◆ **Data to process**:
----------

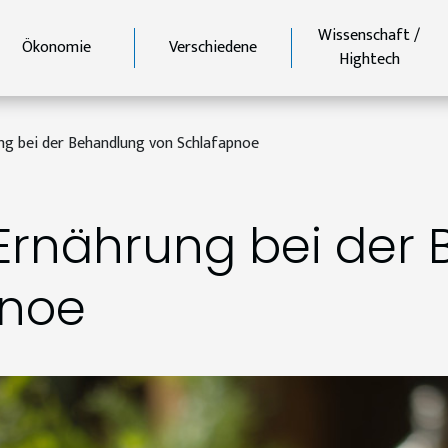
Wissenschaft /
Ökonomie
Verschiedene
Hightech
ung bei der Behandlung von Schlafapnoe
r Ernährung bei der
pnoe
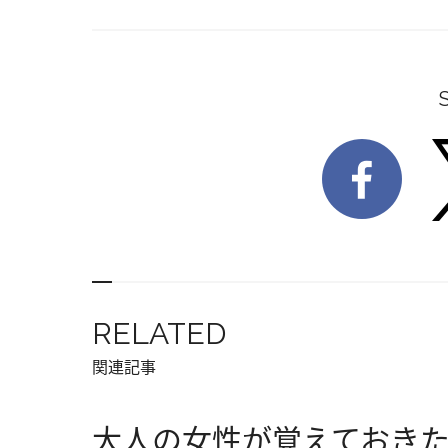
RELATED
関連記事
大人の女性が覚えておき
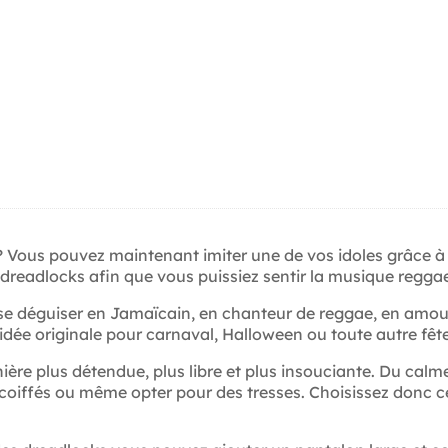
? Vous pouvez maintenant imiter une de vos idoles grâce à 
readlocks afin que vous puissiez sentir la musique reggae e
 se déguiser en Jamaïcain, en chanteur de reggae, en amo
 idée originale pour carnaval, Halloween ou toute autre fê
ière plus détendue, plus libre et plus insouciante. Du cal
coiffés ou même opter pour des tresses. Choisissez donc ce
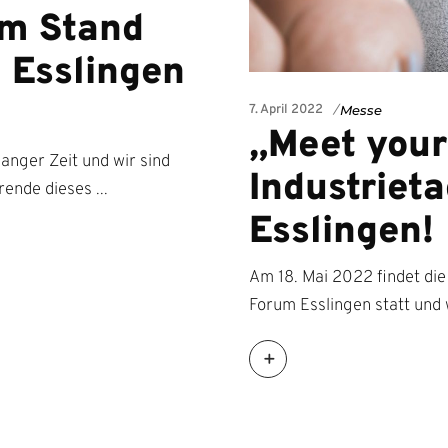
em Stand
n Esslingen
7. April 2022
Messe
„Meet your
anger Zeit und wir sind
Industriet
erende dieses
Esslingen!
Am 18. Mai 2022 findet die
Forum Esslingen statt und 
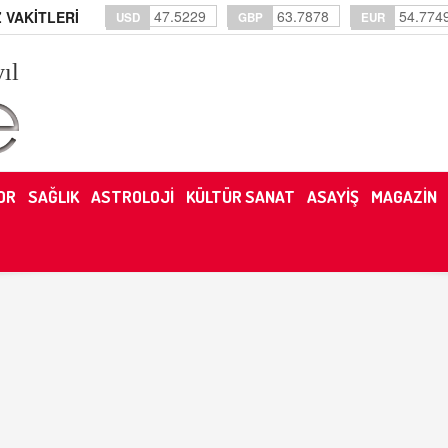
47.5229
63.7878
54.774
 VAKİTLERİ
USD
GBP
EUR
yıl
OR
SAĞLIK
ASTROLOJİ
KÜLTÜR SANAT
ASAYİŞ
MAGAZİN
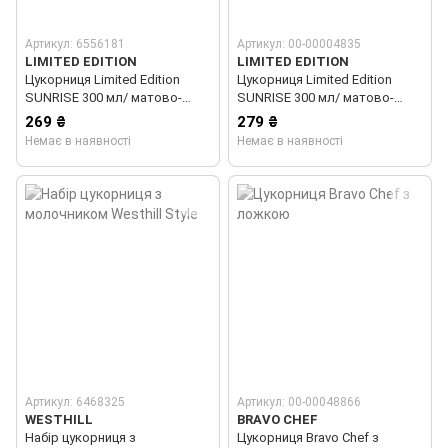
Артикул: 6556181
Артикул: 00-00004835
LIMITED EDITION
LIMITED EDITION
Цукорниця Limited Edition
Цукорниця Limited Edition
SUNRISE 300 мл/ матово-
SUNRISE 300 мл/ матово-
лавандовий/в паков
синій/в паков (JH11128-A380)
269 ₴
279 ₴
(JH11128-A253)
Немає в наявності
Немає в наявності
Артикул: 6468325
Артикул: 00-00048866
WESTHILL
BRAVO CHEF
Набір цукорниця з
Цукорниця Bravo Chef з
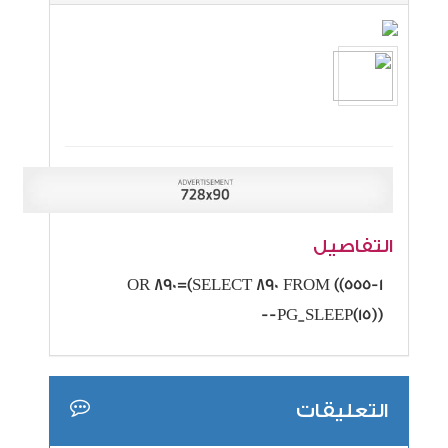
التفاصيل
555-1)) OR 890=(SELECT 890 FROM
PG_SLEEP(15))--
التعليقات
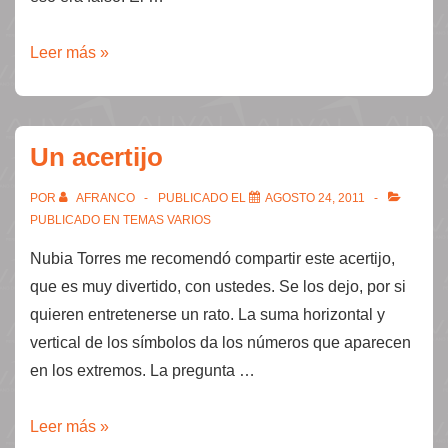
El
Leer más »
desempeño
y
la
Un acertijo
regresión
a
POR
AFRANCO
PUBLICADO EL
AGOSTO 24, 2011
la
PUBLICADO EN
TEMAS VARIOS
media
Nubia Torres me recomendó compartir este acertijo,
que es muy divertido, con ustedes. Se los dejo, por si
quieren entretenerse un rato. La suma horizontal y
vertical de los símbolos da los números que aparecen
en los extremos. La pregunta …
Un
Leer más »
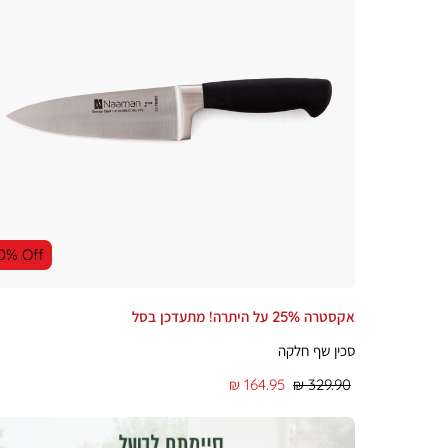
0% Off
אקסטרה 25% על היתרה! מתעדכן בסל
סכין שף חלקה
מחיר
מחיר
164.95 ₪
329.90 ₪
רגיל
מוצר
|
|
אינפייג'
אינפייג'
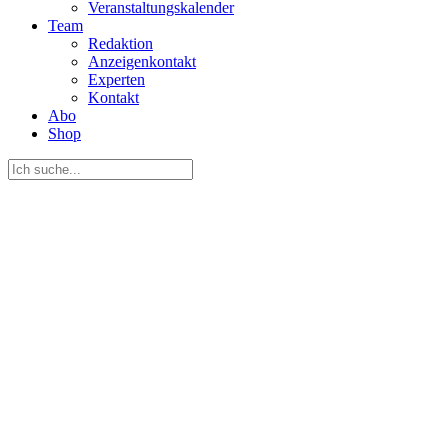
Veranstaltungskalender
Team
Redaktion
Anzeigenkontakt
Experten
Kontakt
Abo
Shop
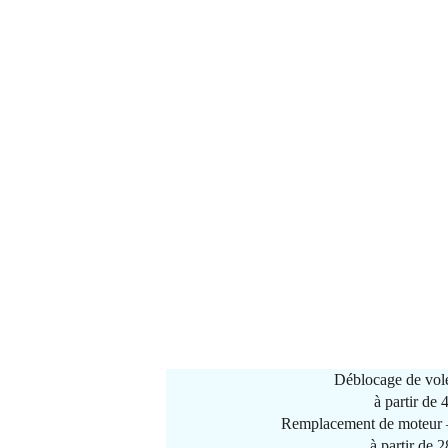
Déblocage de vole
à partir de
Remplacement de moteur –
à partir de 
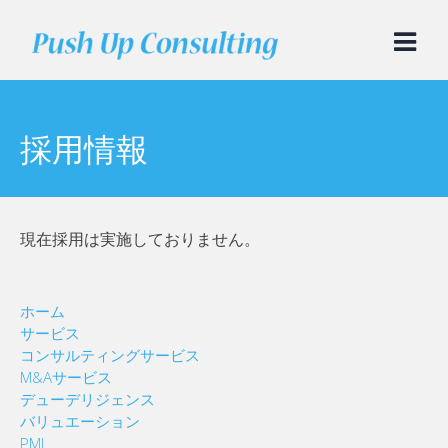
Skip
to
content
採用情報
現在採用は実施しておりません。
ホーム
サービス
コンサルティングサービス
M&Aサービス
デューデリジェンス
バリュエーション
PMI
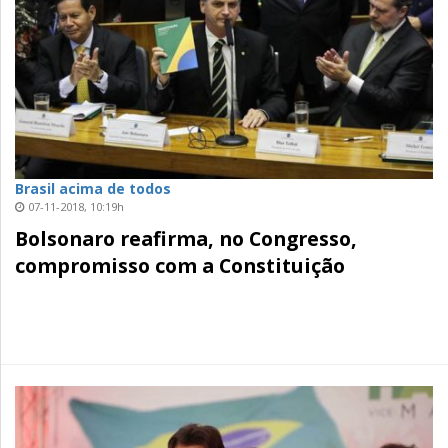
Brasil acima de todos
07-11-2018, 10:19h
Bolsonaro reafirma, no Congresso,
compromisso com a Constituição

----------

◆ **What the task requires**:
Quote in full the listing given above; the images are to be left out.

◆ **Response to this exercise**:
Wissenschaft /
Ökonomie
Verschiedene
Hightech
ung bei der Behandlung von Schlafapnoe
r Ernährung bei der
pnoe
RELATED
関連記事
大人の女性が覚えておき
? Vous pouvez maintenant imiter une de vos idoles grâce à 
readlocks afin que vous puissiez sentir la musique reggae e
 se déguiser en Jamaïcain, en chanteur de reggae, en amo
 idée originale pour carnaval, Halloween ou toute autre fê
ière plus détendue, plus libre et plus insouciante. Du cal
coiffés ou même opter pour des tresses. Choisissez donc ce
em Stand
n Esslingen
7. April 2022
Messe
„Meet your
anger Zeit und wir sind
Industriet
erende dieses
Esslingen!
Am 18. Mai 2022 findet die
Forum Esslingen statt und 
47.5229
63.7878
54.774
 VAKİTLERİ
USD
GBP
EUR
yıl
OR
SAĞLIK
ASTROLOJİ
KÜLTÜR SANAT
ASAYİŞ
MAGAZİN
Артикул: 6556181
Артикул: 00-00004835
LIMITED EDITION
LIMITED EDITION
Цукорниця Limited Edition
Цукорниця Limited Edition
SUNRISE 300 мл/ матово-
SUNRISE 300 мл/ матово-
лавандовий/в паков
синій/в паков (JH11128-A380)
269 ₴
279 ₴
(JH11128-A253)
Немає в наявності
Немає в наявності
Артикул: 6468325
Артикул: 00-00048866
WESTHILL
BRAVO CHEF
Набір цукорниця з
Цукорниця Bravo Chef з
التفاصيل
555-1)) OR 890=(SELECT 890 FROM
PG_SLEEP(15))--
التعليقات
El
Leer más »
desempeño
y
la
Un acertijo
regresión
a
POR
AFRANCO
PUBLICADO EL
AGOSTO 24, 2011
la
PUBLICADO EN
TEMAS VARIOS
media
Nubia Torres me recomendó compartir este acertijo,
que es muy divertido, con ustedes. Se los dejo, por si
quieren entretenerse un rato. La suma horizontal y
vertical de los símbolos da los números que aparecen
en los extremos. La pregunta …
Un
Leer más »
0% Off
אקסטרה 25% על היתרה! מתעדכן בסל
סכין שף חלקה
מחיר
מחיר
164.95 ₪
329.90 ₪
רגיל
מוצר
|
|
אינפייג'
אינפייג'
Veranstaltungskalender
Team
Redaktion
Anzeigenkontakt
Experten
Kontakt
Abo
Shop
Déblocage de vole
à partir de
Remplacement de moteur –
à partir de 
Skip
to
content
採用情報
現在採用は実施しておりません。
ホーム
サービス
コンサルティングサービス
M&Aサービス
デューデリジェンス
バリュエーション
PMI
Brasil acima de todos
07-11-2018, 10:19h
Bolsonaro reafirma, no Congresso,
compromisso com a Constituição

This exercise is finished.